▶ **DATASET**
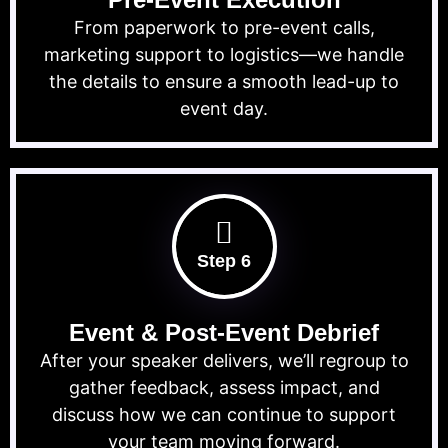
From paperwork to pre-event calls,
marketing support to logistics—we handle
the details to ensure a smooth lead-up to
event day.
Step 6
Event & Post-Event Debrief
After your speaker delivers, we’ll regroup to
gather feedback, assess impact, and
discuss how we can continue to support
your team moving forward.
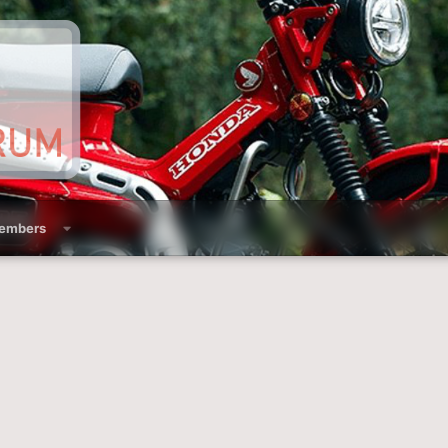
embers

▶ **WORK INSTRUCTION**
Repeat each line of the records exactly, dropping the pictures.

▶ **TASK RESULT**
From paperwork to pre-event calls,
marketing support to logistics—we handle
the details to ensure a smooth lead-up to
event day.
Step 6
Event & Post-Event Debrief
After your speaker delivers, we’ll regroup to
gather feedback, assess impact, and
discuss how we can continue to support
your team moving forward.
embers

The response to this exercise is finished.